We observe that the ball hangs at an angle of θ=18.0o from the vertical. what is the magnitude of the electric field.

Answer:

To answer this question, we need to use some concepts from electrostatics and trigonometry. First, we need to find the charge on the ball, which we can do by using the formula for the electric force between two point charges:

F=kr2q1q2

where k is the Coulomb’s constant, q1 and q2 are the charges, and r is the distance between them. In this case, we have:

F=kL2qQ

where q is the charge on the ball, Q is the charge on the rod, and L is the length of the string.

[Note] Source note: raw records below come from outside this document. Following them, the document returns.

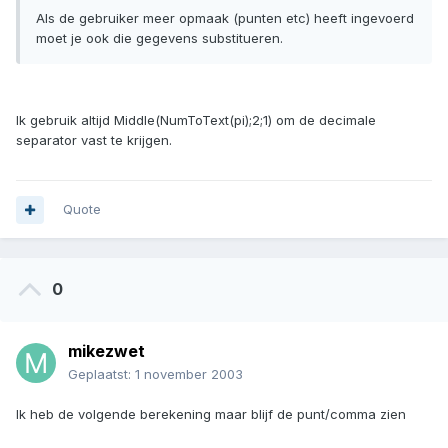
Als de gebruiker meer opmaak (punten etc) heeft ingevoerd
moet je ook die gegevens substitueren.
Ik gebruik altijd Middle(NumToText(pi);2;1) om de decimale
separator vast te krijgen.
Quote
0
mikezwet
Geplaatst:
1 november 2003
Ik heb de volgende berekening maar blijf de punt/comma zien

We also know that the electric force is balanced by the tension in the string, which has a horizontal component equal to F and a vertical component equal to mg, where m is the mass of the ball and g is the acceleration due to gravity. Using trigonometry, we can write:

F=Tsinθ

mg=Tcosθ

where θ is the angle that the string makes with the vertical. Solving for T, we get:

T=cosθmg

Substituting this into the first equation, we get:

F=cosθmgsinθ

Simplifying, we get:

F=mgtanθ

Now we can solve for q, using the values given in the question:

q=kQFL2=kQmgL2tanθ

q=(9.0×109)(5.0×10−6)(0.050)(9.8)(0.50)2tan18.0∘

q=1.3×10−6C

Next, we need to find the electric field at the location of the ball, which we can do by using Gauss’s law for a sphere of charge1. Gauss’s law states that:

∮E⋅dA=ϵ0Qenc

where E is the electric field, dA is an infinitesimal area element on a closed surface, Qenc is the charge enclosed by the surface, and ϵ0 is the permittivity of free space. In this case, we can choose a spherical surface with radius r centered at the rod, which encloses both the rod and the ball. The electric field on this surface is radial and constant, so we can write:

E(4πr2)=ϵ0Q+q

where Q is the charge on the rod and q is the charge on the ball. Solving for E, we get:

E=4πϵ0r2Q+q

Now we can plug in the values given in the question:

E=4π(8.85×10−12)(0.50)2(5.0×10−6)+(1.3×10−6)

E=1.7×105N/C

Therefore, the magnitude of the electric field at the location of the ball is 170 kN/C.